Taraflar tahkim anlaşmasında uyuşmazlığa bakacak hakemi ismen belirtmelerine rağmen, uyuşmazlığa başka bir hakemin bakması durumunda buna dayanarak, kararın iptalini isteyebilirler. Fakat, tarafların ilk başta anlaştıkları hakem uyuşmazlığa bakamayacak olup, taraflar sonradan başka bir hakem üzerine anlaşırlarsa, bu hakemin verdiği kararın “hakem seçiminin usule aykırı olması” nedeniyle iptali mümkün olmayacaktır. Görüldüğü gibi, kanun koyucu tarafların iradesini her zaman üstün tutmaya çalışmıştır.


c. Kararın Tahkim Süresi İçinde Verilmemesi


Kanunun 10. maddesine göre “Taraflar aksini kararlaştırmadıkça, tek hakemli davalarda hakemin seçildiği, birden çok hakemli davalarda ise hakem kurulunun ilk toplantı tutanağının düzenlendiği tarihten itibaren bir yıl içinde hakem veya hakem kurulunca esas hakkında karar verilir”. Bu süre HUMK’da 6 aydır. Kanuna göre, tek hakemli davalarda sürenin başlama tarihi hakemin seçildiği tarihtir. Fakat, bunun için tarafların bu konuda aksini kararlaştırmamış olması gerekir43. Çok hakemli davalarda ise, hakemlerin ilk tutanağı tuttukları tarih, sürenin başlama tarihi olacaktır44.

Türk Kanun Koyucusu, HUMK kapsamındaki tahkimde olduğu gibi, Milletlerarası Tahkim Kanununda da süre konusunda çok hassas davranmış olup, hakemlerin kanunun öngördüğü süre içinde karar vermemeleri/verememeleri durumunda tahkim yoluna başvurma olanağını kaldırmış olup, davacı davasını görevli ve yetkili mahkemede açmak zorundadır45. Adli tatil bu bir yıllık süreyi kesmeyecektir46.


d.

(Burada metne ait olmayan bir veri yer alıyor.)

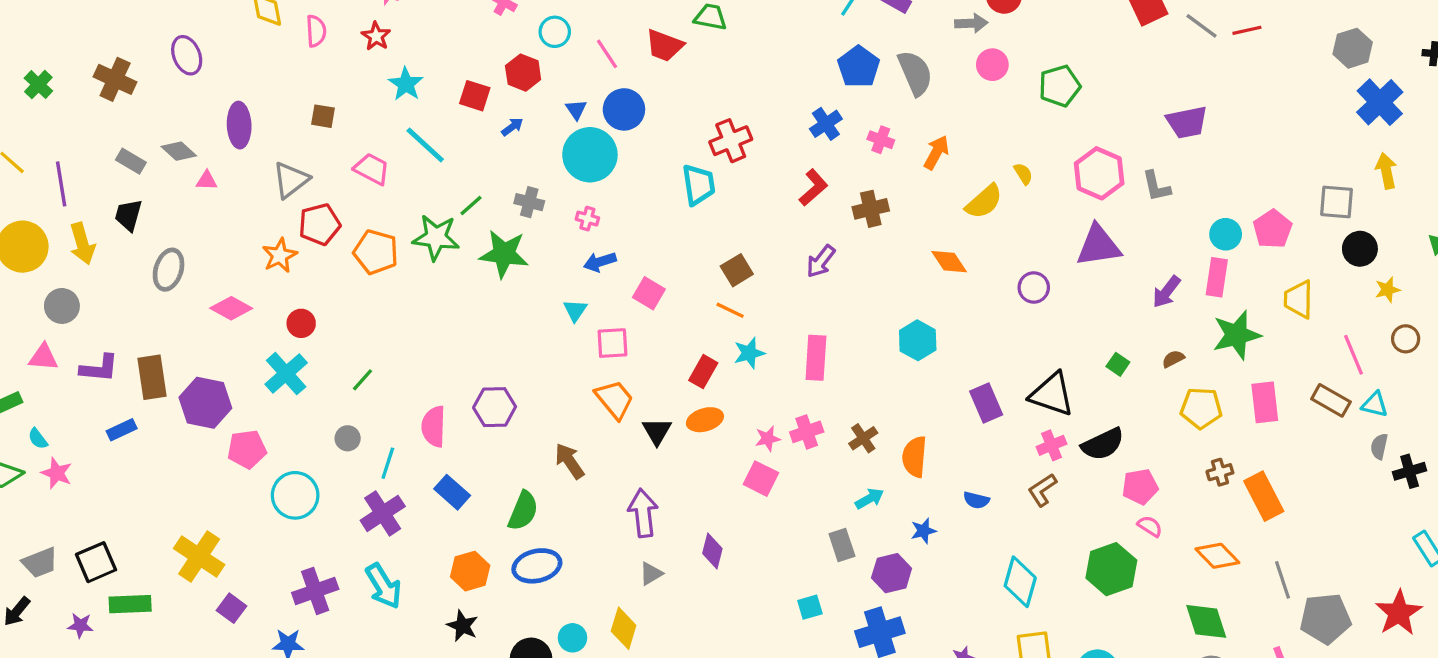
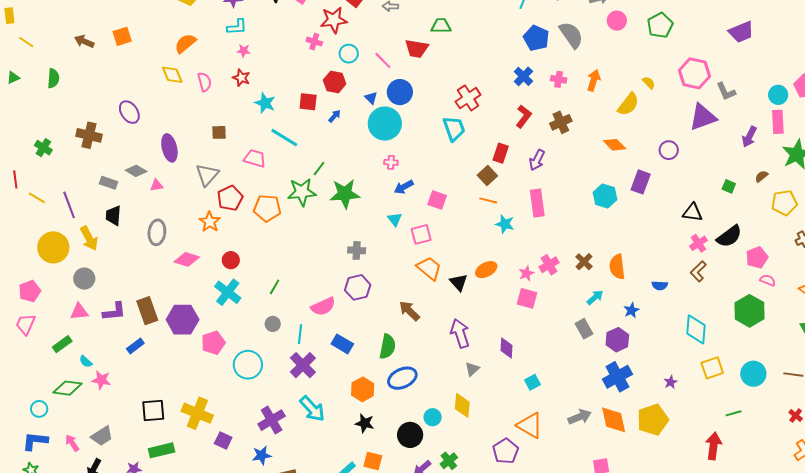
gray L-shape: (1156, 186) -> (726, 91), moved
gray cross: (529, 202) -> (357, 250), moved
gray ellipse: (169, 270) -> (157, 232), moved
cyan star: (749, 353) -> (505, 224), turned -30
pink rectangle: (816, 358) -> (537, 203), moved
red rectangle: (703, 372) -> (501, 153), moved
black triangle: (1052, 394) -> (693, 212), size x0.7
purple rectangle: (986, 403) -> (641, 182), moved, turned 55
pink semicircle: (434, 426) -> (323, 306), turned -105
black square: (96, 562) -> (153, 411), moved, turned 30
cyan square: (810, 607) -> (533, 382), moved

Hakemlerin Kendi Yetkilerine İlişkin Kararın Yanlış Olması

Taraflardan biri, hakemin yetkisiz olduğunu ileri sürerse, bunu hakem ön sorun olarak ele alacak ve kendinin yetkili olup olmadığına ilişkin karar verecektir. Model kanunun aksine, hakemin bu konudaki kararına karşı yargı yolu kapalı olup, ancak, hakemlerin kendi yetkilerine ilişkin verdiği kararın hukuka aykırı olduğunu ileri sürerek mahkemeye başvurulabilir47.

e. Hakemlerin Yetkilerini Aşması veya İstemin Tamamı Hakkında Karar Vermemesi

aa. Tahkim Anlaşması Dışında Kalan Bir Konuda Karar Vermesi

Hakemler ancak tahkim anlaşması içinde kalan konular hakkında karar verebilir. O nedenle, hakemlerin tahkim anlaşması dışında bir konuda karar vermesi iptal nedenidir. Örneğin taraflar aralarında yaptığı satım sözleşmesinde, ancak, ödemede çıkacak uyuşmazlık konusunda tahkime gideceklerini belirttiyseler, hakemler satım sözleşmesinden meydana gelen diğer uyuşmazlıklar için, örneğin, mala gelen hasardan dolayı çıkacak uyuşmazlıktan dolayı karar veremez. Bu bir iptal nedenidir.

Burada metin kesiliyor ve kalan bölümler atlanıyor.